Didalam Al-Quran, Allah SWT mengajarkan cara berinfaq yang benar, khususnya kepada Nabi saw. Suatu hari, Nabi saw memegang beberapa keping uang emas. Beliau mau menginfaqkan semuanya untuk fakir miskin karena tidak mau mempunyainya walau untuk waktu satu malam. Kemudian beliau menginfaqkannya dan diberikannya ke kanan dan ke kiri dalam satu hari. Esoknya, ada seseorang datang dan mendesak minta pertolongan dari Nabi . Beliau tidak memiliki apa-apa untuk diberikan kepada peminta ini. Karenanya beliau merasa sangat bersedih hati. Lalu turunlah ayat Al-Quran yang berkenaan dengan cara berinfaq, “Dan janganlah kamu jadikan tanganmu terbelenggu pada lehermu, dan janganlah kamu terlalu mengulurkannya, karena itu kamu menjadi tercela dan menyesal”. (QS 17: 29).

Demikianlah hadis-hadis Nabi saw yang akurat dan didukung oleh ayat-ayat suci Al-Quran. Seorang yang betul-betul mukmin dan takwa niscaya akan beriman dan mengikuti isi kandungan ini.

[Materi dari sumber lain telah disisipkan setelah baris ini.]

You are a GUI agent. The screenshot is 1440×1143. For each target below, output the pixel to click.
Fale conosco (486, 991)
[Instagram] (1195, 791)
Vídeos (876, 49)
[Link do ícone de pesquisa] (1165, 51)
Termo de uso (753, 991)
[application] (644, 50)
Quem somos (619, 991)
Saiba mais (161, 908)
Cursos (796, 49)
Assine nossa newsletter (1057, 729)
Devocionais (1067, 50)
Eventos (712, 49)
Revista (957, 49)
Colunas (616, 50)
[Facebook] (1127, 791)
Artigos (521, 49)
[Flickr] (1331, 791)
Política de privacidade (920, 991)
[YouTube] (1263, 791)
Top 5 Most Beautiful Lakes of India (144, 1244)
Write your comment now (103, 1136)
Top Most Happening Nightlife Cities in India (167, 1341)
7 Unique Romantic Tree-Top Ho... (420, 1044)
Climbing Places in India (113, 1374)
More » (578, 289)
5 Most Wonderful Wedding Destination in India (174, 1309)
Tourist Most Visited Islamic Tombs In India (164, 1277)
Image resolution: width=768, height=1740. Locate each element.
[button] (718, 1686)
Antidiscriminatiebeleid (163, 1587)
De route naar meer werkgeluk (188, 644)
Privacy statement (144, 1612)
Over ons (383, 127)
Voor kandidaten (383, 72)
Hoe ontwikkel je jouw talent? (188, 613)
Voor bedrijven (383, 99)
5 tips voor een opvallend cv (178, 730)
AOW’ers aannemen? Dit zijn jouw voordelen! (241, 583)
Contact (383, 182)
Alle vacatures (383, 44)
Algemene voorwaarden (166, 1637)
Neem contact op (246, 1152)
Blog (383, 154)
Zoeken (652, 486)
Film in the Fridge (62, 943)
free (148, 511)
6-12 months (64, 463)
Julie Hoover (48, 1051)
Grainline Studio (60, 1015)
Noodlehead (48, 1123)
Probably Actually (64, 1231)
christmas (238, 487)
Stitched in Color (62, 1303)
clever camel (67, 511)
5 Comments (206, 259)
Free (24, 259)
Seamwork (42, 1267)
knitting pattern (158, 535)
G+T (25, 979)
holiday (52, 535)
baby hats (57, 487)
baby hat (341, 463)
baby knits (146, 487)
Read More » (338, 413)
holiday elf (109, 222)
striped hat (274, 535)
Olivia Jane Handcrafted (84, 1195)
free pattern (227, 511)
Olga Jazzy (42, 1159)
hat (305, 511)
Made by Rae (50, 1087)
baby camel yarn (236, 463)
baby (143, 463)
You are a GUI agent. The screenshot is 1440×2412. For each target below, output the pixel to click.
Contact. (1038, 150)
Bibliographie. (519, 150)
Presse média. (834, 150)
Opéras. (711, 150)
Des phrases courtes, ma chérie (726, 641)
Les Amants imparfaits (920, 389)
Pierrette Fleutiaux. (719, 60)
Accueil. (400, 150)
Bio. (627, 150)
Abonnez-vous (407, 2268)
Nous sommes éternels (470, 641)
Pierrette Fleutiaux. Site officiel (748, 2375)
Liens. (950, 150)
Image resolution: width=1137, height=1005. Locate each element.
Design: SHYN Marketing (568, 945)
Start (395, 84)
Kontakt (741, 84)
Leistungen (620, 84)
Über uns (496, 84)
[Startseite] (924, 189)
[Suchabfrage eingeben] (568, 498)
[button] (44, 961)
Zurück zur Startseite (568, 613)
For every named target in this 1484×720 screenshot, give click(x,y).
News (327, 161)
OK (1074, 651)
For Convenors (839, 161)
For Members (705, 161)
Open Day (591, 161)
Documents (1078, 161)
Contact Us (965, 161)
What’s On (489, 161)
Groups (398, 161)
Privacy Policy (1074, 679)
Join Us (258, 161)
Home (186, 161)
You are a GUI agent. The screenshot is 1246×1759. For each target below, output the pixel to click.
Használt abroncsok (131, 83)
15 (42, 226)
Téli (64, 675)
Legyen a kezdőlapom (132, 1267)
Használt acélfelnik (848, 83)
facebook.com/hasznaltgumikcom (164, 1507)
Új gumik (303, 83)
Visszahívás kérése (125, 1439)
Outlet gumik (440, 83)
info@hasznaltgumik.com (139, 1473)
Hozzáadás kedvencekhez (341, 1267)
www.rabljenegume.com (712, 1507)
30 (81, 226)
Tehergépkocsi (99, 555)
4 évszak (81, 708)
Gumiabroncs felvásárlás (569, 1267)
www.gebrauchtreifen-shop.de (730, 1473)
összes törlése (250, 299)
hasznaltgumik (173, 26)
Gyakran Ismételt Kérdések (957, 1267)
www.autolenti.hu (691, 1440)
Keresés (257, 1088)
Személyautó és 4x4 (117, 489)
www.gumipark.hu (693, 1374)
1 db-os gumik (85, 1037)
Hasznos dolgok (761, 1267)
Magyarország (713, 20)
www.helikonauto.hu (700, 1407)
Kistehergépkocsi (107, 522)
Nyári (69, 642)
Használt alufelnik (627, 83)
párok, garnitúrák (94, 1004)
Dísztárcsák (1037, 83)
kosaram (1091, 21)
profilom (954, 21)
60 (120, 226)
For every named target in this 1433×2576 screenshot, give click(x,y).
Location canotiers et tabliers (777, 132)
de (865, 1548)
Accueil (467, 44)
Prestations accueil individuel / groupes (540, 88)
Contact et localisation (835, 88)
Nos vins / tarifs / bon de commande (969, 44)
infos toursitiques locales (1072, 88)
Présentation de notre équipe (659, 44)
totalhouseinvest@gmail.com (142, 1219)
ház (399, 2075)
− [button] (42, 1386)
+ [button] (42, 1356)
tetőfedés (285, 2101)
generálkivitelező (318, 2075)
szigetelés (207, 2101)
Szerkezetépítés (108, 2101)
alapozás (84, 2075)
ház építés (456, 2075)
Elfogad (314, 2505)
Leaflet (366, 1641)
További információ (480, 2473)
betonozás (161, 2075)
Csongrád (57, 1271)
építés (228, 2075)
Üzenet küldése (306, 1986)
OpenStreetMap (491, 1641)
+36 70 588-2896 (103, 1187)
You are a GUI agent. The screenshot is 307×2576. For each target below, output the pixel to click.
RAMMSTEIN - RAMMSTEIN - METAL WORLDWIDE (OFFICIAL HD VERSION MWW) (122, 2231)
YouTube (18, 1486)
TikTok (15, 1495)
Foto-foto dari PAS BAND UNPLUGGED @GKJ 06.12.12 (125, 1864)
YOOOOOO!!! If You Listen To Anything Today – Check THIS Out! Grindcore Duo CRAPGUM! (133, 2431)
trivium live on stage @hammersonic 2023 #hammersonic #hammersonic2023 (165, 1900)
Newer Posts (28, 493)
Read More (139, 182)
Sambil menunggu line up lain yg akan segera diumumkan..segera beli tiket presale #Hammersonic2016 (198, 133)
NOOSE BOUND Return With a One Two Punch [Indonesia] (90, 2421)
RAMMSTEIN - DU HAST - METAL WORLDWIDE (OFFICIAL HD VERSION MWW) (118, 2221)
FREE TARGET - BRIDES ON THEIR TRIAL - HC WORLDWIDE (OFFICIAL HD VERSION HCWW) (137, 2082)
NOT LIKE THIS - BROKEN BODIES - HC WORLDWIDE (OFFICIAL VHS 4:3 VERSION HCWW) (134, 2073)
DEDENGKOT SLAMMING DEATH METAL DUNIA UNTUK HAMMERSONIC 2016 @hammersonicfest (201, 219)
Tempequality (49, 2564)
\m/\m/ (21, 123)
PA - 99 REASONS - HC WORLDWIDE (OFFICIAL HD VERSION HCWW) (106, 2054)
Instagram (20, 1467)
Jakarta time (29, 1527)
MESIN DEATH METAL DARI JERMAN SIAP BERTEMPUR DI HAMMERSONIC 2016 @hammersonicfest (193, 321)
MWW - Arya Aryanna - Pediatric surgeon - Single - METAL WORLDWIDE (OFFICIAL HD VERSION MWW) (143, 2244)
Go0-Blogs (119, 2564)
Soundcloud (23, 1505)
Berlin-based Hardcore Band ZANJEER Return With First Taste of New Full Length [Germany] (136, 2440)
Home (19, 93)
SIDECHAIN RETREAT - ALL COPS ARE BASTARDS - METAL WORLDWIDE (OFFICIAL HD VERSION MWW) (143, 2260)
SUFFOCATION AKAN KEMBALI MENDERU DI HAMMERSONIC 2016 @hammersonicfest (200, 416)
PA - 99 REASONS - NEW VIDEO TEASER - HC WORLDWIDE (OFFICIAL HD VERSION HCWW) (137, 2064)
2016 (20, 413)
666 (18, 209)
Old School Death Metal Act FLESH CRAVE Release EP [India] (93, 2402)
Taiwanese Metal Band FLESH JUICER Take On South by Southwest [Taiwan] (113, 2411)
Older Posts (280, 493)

Ketika Abubakar dalam keadan hampir menemui ajalnya, beliau ditanya tentang hartanya; apakah akan diwasiatkan atau tidak. Ia menjawab: “Seperlima dari hartaku kalian infaqkan, dan selebihnya adalah hak waris.’ Seperlima dari semua harta adalah jumlah yang tidak sedikit. Padahal seseorang yang berada dalam keadaan sakaratul maut berhak untuk berwasiat sampai sepertiga dari hartanya. Kalau Abubakar tahu bahwa infaq yang berlebihan adalah lebih baik dan terpuji, maka tentunya ia menggunakan haknya, yakni berwasiat sampai sepertiga dari haknya.

Kehidupan dan cara berinfaq Salman al Farisi dan Abu Dzar Al-Ghifari r.a. yang kalian kenal ketakwaan, kezuhudan dan keistimewaan mereka, membuktikan kebenaran kata-kataku ini.

Ketika Salman menerima saham tahunannya dari Baitul Mal, dia menyisihkan bagi keperluan dan perbelanjaanya untuk waktu satu tahun. Ia ditanya, ‘Engkau yang begini zuhud dan takwa, masih teringat untuk menyimpan uang untuk jangka waktu satu tahun? Bukankah hari ini atau esok engkau bisa saja meninggal dan tidak menjumpai akhir tahun ini?’

Salman menjawab, ‘Dan mungkin juga aku tidak mati! Kenapa kamu hanya memperhitungkan kemungkinan mati saja tanpa menghiraukan kemungkinan hidup?! Andainya aku hidup, aku telah mempunyai perbelanjaan dan bekal. Wahai orang-orang jahil! Kalian telah lupa pada segi ini, yakni: bahwa jiwa manusia akan malas dan enggan untuk taat kepada Allah, bahkan akan kehilangan semangat dan energinya pada jalan yang haq, jika dia tidak memiliki bekal hidup yang cukup. Namun kalau kebutuhannya terjamin, maka kehidupannya akan terasa tentram.’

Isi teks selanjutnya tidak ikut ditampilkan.